## RECORDS FOR PROCESSING:
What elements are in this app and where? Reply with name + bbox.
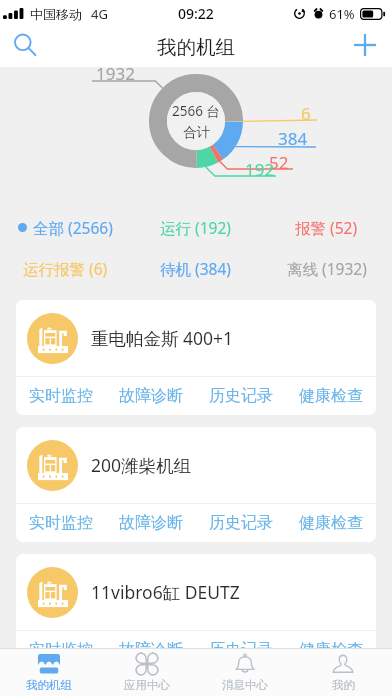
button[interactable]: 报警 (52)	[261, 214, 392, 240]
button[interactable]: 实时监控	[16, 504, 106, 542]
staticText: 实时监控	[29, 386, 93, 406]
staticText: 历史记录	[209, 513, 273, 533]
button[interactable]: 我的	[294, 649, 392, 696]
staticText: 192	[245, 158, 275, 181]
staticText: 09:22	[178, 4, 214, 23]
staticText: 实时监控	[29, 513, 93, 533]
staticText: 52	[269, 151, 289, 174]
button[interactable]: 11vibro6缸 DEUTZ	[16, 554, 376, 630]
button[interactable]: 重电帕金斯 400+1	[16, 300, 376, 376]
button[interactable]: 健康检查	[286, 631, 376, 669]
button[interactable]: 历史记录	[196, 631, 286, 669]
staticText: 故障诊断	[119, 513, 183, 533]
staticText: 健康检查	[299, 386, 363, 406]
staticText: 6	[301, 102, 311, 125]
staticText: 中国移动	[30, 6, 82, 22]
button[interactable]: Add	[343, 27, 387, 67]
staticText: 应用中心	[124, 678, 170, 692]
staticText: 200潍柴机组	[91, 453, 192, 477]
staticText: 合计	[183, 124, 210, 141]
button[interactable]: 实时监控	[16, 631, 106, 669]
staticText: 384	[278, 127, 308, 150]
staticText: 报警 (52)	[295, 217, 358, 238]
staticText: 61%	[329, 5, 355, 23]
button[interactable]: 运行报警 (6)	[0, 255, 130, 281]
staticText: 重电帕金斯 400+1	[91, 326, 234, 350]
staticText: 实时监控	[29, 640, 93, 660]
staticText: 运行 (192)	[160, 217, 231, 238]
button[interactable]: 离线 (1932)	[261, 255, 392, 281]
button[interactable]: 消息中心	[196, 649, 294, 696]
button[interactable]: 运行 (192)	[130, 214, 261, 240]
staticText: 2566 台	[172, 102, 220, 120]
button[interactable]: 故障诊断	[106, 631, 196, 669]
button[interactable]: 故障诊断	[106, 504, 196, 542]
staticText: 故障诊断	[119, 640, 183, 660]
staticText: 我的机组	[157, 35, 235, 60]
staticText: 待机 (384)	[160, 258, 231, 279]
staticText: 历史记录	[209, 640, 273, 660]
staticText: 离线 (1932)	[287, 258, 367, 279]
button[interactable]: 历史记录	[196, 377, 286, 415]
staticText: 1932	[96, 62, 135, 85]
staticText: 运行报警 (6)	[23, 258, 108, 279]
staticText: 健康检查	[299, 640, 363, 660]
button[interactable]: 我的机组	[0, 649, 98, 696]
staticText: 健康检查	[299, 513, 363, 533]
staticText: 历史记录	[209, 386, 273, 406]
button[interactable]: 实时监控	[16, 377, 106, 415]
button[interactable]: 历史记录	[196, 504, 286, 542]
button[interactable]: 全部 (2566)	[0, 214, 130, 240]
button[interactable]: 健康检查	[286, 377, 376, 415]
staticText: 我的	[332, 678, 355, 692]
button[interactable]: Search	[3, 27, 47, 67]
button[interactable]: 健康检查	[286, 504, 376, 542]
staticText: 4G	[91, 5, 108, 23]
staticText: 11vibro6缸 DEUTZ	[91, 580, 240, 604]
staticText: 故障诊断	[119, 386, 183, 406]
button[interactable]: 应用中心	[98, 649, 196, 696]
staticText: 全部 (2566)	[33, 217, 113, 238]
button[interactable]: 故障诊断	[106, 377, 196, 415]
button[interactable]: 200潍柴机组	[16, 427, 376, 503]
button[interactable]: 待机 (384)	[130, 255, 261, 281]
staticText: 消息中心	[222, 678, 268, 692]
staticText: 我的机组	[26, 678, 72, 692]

---

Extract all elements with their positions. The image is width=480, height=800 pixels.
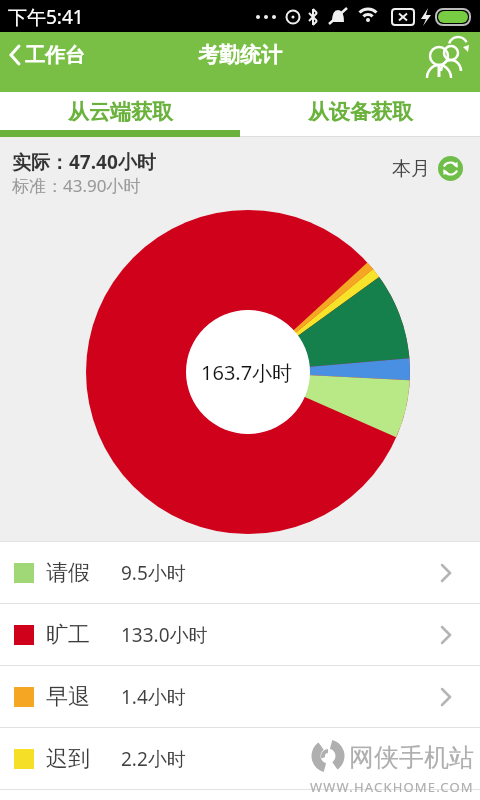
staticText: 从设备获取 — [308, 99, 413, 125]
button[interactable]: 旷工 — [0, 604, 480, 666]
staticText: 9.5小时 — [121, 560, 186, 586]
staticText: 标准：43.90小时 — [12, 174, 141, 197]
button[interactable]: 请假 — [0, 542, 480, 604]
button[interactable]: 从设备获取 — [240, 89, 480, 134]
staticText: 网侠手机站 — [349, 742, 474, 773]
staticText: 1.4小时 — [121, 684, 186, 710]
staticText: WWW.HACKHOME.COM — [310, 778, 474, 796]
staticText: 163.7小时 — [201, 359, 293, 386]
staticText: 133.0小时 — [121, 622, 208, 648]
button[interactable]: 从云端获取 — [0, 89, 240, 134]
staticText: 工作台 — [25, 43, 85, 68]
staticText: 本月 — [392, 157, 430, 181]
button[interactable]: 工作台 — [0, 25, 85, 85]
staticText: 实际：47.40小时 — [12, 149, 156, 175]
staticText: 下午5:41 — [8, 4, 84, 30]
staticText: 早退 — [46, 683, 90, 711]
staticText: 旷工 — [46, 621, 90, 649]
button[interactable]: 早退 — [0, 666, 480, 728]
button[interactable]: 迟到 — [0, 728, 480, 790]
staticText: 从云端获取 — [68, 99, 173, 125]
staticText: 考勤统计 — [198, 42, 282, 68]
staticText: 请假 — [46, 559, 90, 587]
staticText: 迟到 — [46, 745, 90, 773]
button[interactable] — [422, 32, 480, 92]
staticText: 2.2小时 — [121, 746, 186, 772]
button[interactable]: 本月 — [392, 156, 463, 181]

## TO DO:
Copy out every line of the material above that mentions the word "故障诊断".

## THE ANSWER:
staticText: 故障诊断	[119, 513, 183, 533]
button[interactable]: 故障诊断	[106, 631, 196, 669]
button[interactable]: 故障诊断	[106, 504, 196, 542]
staticText: 故障诊断	[119, 640, 183, 660]
staticText: 故障诊断	[119, 386, 183, 406]
button[interactable]: 故障诊断	[106, 377, 196, 415]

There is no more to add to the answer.